Applicants will be required to identify the clinical condition(s) through MS-DRGs, define the time period for the episode of care, and identify the services included in the bundled payment, among other criteria. Applicants will also be required to plan and implement quality assurance and improvement activities as a condition of participation in this initiative and participate in CMS quality monitoring by reporting appropriate quality measures. During the demonstration, CMS will carefully monitor the program to ensure improved clinical quality, patient experience, and outcomes of care throughout participation in the initiative. Applicants will be required to propose strong patient protections that preserve beneficiary choice in seeking care from the provider of their choice.

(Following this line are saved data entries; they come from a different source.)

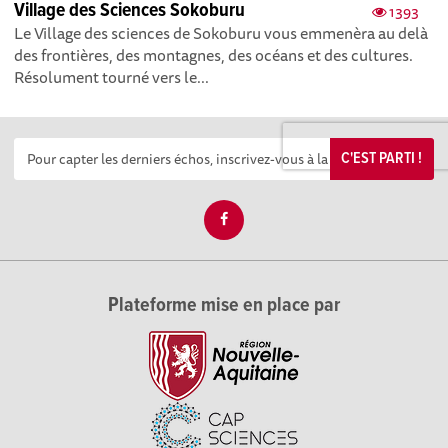
Village des Sciences Sokoburu
1393
Le Village des sciences de Sokoburu vous emmenèra au delà
des frontières, des montagnes, des océans et des cultures.
Résolument tourné vers le...
C'EST PARTI !
Plateforme mise en place par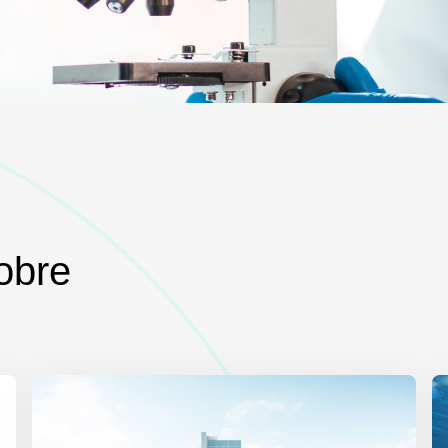
sobre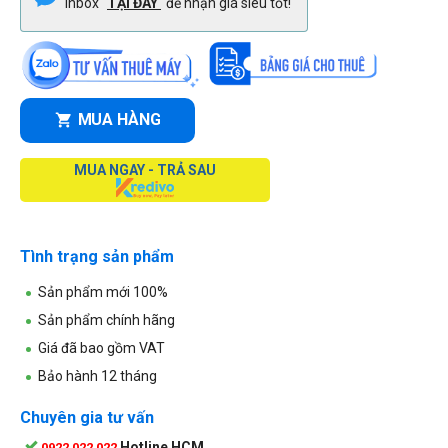
Inbox
TẠI ĐÂY
để nhận giá siêu tốt!
MUA HÀNG
MUA NGAY - TRẢ SAU
Tình trạng sản phẩm
Sản phẩm mới 100%
Sản phẩm chính hãng
Giá đã bao gồm VAT
Bảo hành 12 tháng
Chuyên gia tư vấn
Hotline HCM
0922 022 022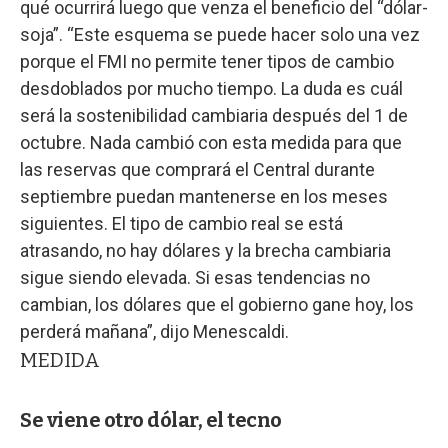
qué ocurrirá luego que venza el beneficio del “dólar-
soja”. “Este esquema se puede hacer solo una vez
porque el FMI no permite tener tipos de cambio
desdoblados por mucho tiempo. La duda es cuál
será la sostenibilidad cambiaria después del 1 de
octubre. Nada cambió con esta medida para que
las reservas que comprará el Central durante
septiembre puedan mantenerse en los meses
siguientes. El tipo de cambio real se está
atrasando, no hay dólares y la brecha cambiaria
sigue siendo elevada. Si esas tendencias no
cambian, los dólares que el gobierno gane hoy, los
perderá mañana”, dijo Menescaldi.
MEDIDA
Se viene otro dólar, el tecno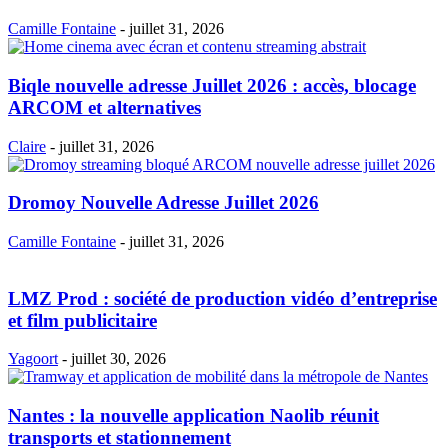
Camille Fontaine
-
juillet 31, 2026
Biqle nouvelle adresse Juillet 2026 : accès, blocage
ARCOM et alternatives
Claire
-
juillet 31, 2026
Dromoy Nouvelle Adresse Juillet 2026
Camille Fontaine
-
juillet 31, 2026
LMZ Prod : société de production vidéo d’entreprise
et film publicitaire
Yagoort
-
juillet 30, 2026
Nantes : la nouvelle application Naolib réunit
transports et stationnement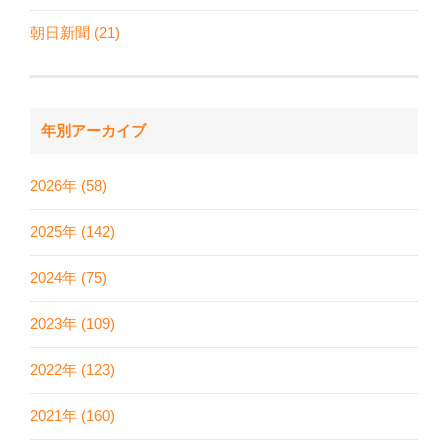
朝日新聞 (21)
年別アーカイブ
2026年 (58)
2025年 (142)
2024年 (75)
2023年 (109)
2022年 (123)
2021年 (160)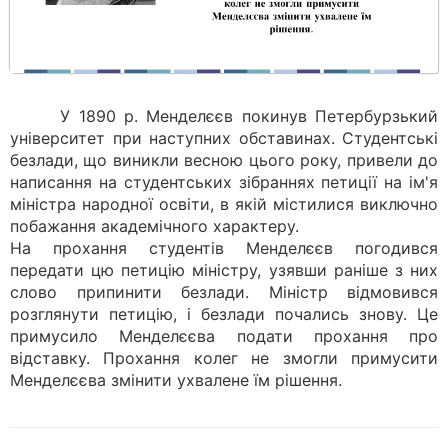
У 1890 р. Менделєєв покинув Петербурзький
університет при наступних обставинах. Студентські
безлади, що виникли весною цього року, привели до
написання на студентських зібраннях петиції на ім'я
міністра народної освіти, в якій містилися виключно
побажання академічного характеру.
На прохання студентів Менделєєв погодився
передати цю петицію міністру, узявши раніше з них
слово припинити безлади. Міністр відмовився
розглянути петицію, і безлади почались знову. Це
примусило Менделєєва подати прохання про
відставку. Прохання колег не змогли примусити
Менделєєва змінити ухвалене їм рішення.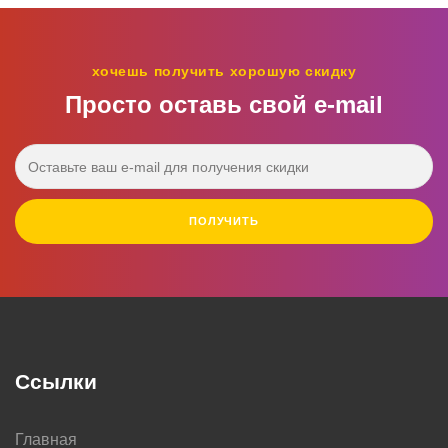
хочешь получить хорошую скидку
Просто оставь свой e‑mail
ПОЛУЧИТЬ
Ссылки
Главная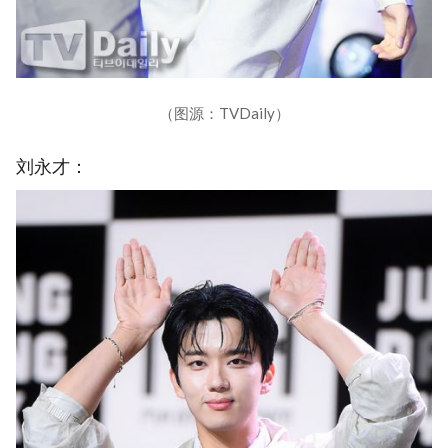
（图源：TVDaily）
刘永才：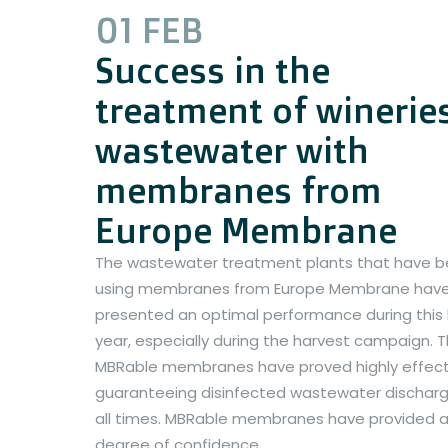
01 FEB
Success in the
treatment of winerie
wastewater with
membranes from
Europe Membrane
The wastewater treatment plants that have 
using membranes from Europe Membrane hav
presented an optimal performance during this 
year, especially during the harvest campaign. 
MBRable membranes have proved highly effect
guaranteeing disinfected wastewater discharg
all times. MBRable membranes have provided a
degree of confidence....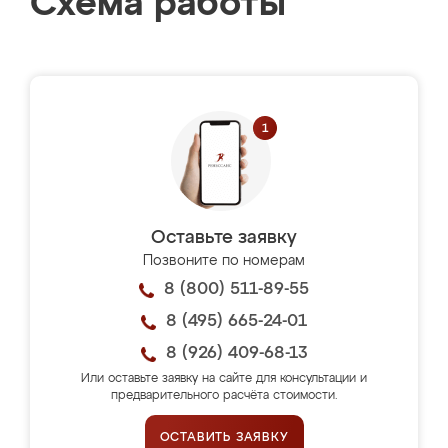
Схема работы
Оставьте заявку
Позвоните по номерам
8 (800) 511-89-55
8 (495) 665-24-01
8 (926) 409-68-13
Или оставьте заявку на сайте для консультации и
предварительного расчёта стоимости.
ОСТАВИТЬ ЗАЯВКУ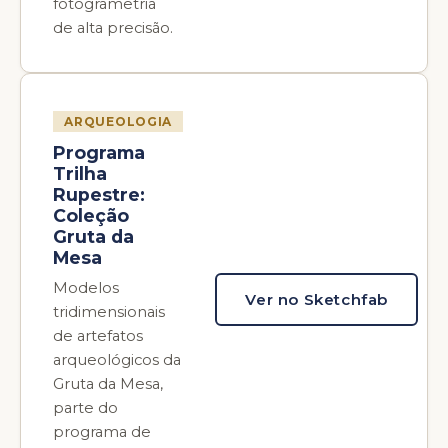
fotogrametria
de alta precisão.
ARQUEOLOGIA
Programa
Trilha
Rupestre:
Coleção
Gruta da
Mesa
Modelos
Ver no Sketchfab
tridimensionais
de artefatos
arqueológicos da
Gruta da Mesa,
parte do
programa de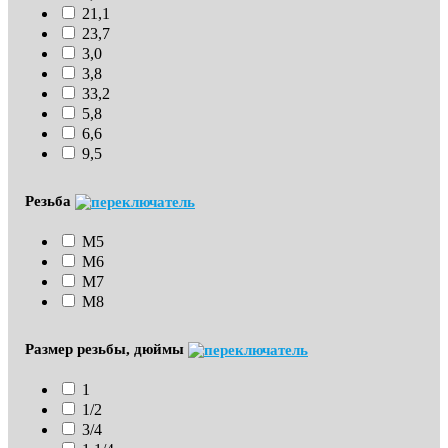
21,1
23,7
3,0
3,8
33,2
5,8
6,6
9,5
Резьба
М5
М6
М7
М8
Размер резьбы, дюймы
1
1/2
3/4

To help facilitate health care innovation, recognize the diversity of provider organizations, and cultivate strong provider partnerships, applicants are asked to submit their own episode definitions and bundled payment proposals. CMS will provide historical Medicare claims data to potential applicants planning to apply for Models 2-4. The data are intended to enable potential applicants to develop well-defined episodes and discount proposals based on the experience of providers in the applicant’s area. In order to be considered for receipt of data, applicants must submit a Research Study Protocol along with their letter of intent (LOI) and will later be expected to submit and comply with a Data Use Agreement (DUA). Both of these forms are available on the Bundled Payments for Care Improvement website.
Deadlines for Letters of Intent and Applications: Applicants for Model 1 must submit a nonbinding LOI by September 22, 2011 and a completed application by October 21, 2011. Applicants for Models 2-4, must submit a nonbinding LOI by November 4, 2011; applicants who wish to receive historical Medicare claims data must complete a Research Request Packet by November 4, 2011 as well. If approved to receive Medicare data, applicants must submit a DUA prior to receipt of data. Completed applications for Models 2-4 must be submitted by no later than by March 15, 2012.